The 2009 Great Depression: Why Stocks Are The Best Pre & Post Crash Investments
By Alexander Green on March 3, 2009 | More Posts By Alexander Green | Author's Website
If you’re like me, you keep hearing analysts and investors who insist we are in another Great Depression and that stocks will keep falling not just for weeks or months but for years.
For reasons I’ve explained before, I don’t buy it.
But what if they’re right? Let’s take a look at the potential investment ramifications.
The Great Depression of 1929
In October 1929, the stock market crashed. And it wasn’t until July 8, 1932 that the carnage finally came to an end.

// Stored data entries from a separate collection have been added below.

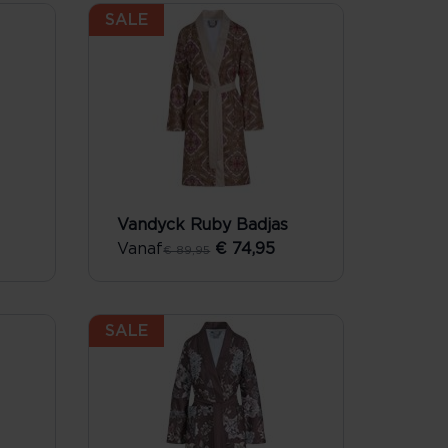
SALE
Vandyck Ruby Badjas
Vanaf
€ 74,95
€ 89,95
SALE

By then, the market value of the greatest corporations in America had declined an astonishing 89%.
Right now we’re in the midst of the second-biggest drop in the stock market in the last hundred years.
The Dow (^DJI) has lost roughly half its value since the October 2007 peak. And it may fall further still. (Trust me, the market can always fall further.) What can the Great Depression teach us at this juncture?
Well, let’s say you had the fortitude to invest in stocks at the end of 1930, after the market had fallen 50%. This was by no means the bottom. The bear still had 18 months to run. But you couldn’t have known how that bear market would end, just as you can’t possibly know how this one will end today.
But let’s say you stepped up and bought stocks at that point. Even though the economy had a full decade of depression ahead, equities:
- Delivered a return that beat inflation by 4% annually over the subsequent 10 years
- And 5% annually over the next 20.
This is after inflation, mind you, and despite the fact that the Dow had three of its worst years ever - 1931 (-53%), 1932 (-23%) and 1937 (-33%) - during that period.
In the two decades that followed 1931, nothing else - not bonds, cash, precious metals or real estate - did nearly as well.
Stocks Always Deliver Generous Returns
The lesson is that from these depressed levels, stocks will almost certainly deliver generous returns in the years ahead.
- If you have cash, ignore the fear mongers and naysayers and put some of it to work in the market now.
- If you’re cash light, at least maintain your exposure to equities and reinvest your dividends
. - If history is any guide, you will be rewarded for doing so.
Of course, I can already hear critics shouting that with the market at a 12-and-a-half-year low, this strategy hasn’t worked for buy-and-holders lately.
First off, I’m not recommending that you buy and hold…
Asset Allocate, Diversify & Use Trailing Stops
Those of you familiar with our investment principles know you should either asset allocate and rebalance - which both reduces risk and increases returns - or diversify broadly and use trailing stops behind your stock positions.
It’s also worth noting that it was 12-and-a-half years ago when Alan Greenspan originally warned us about a frothy stock market and the dangers of “irrational exuberance.”
No one is making those noises today. Irrational exuberance is as dead as Che Guevara.
And while true contrarianism is by definition a lonely business, 10 years from now this market is likely to be viewed as one of the great buying opportunities of our lifetimes. Just as it was for those with the cash - and the guts - to buy during the Depression.
Many investors will disagree, of course. And that’s fine.
As George Santayana famously said, “Those who cannot learn from history are condemned to repeat it.”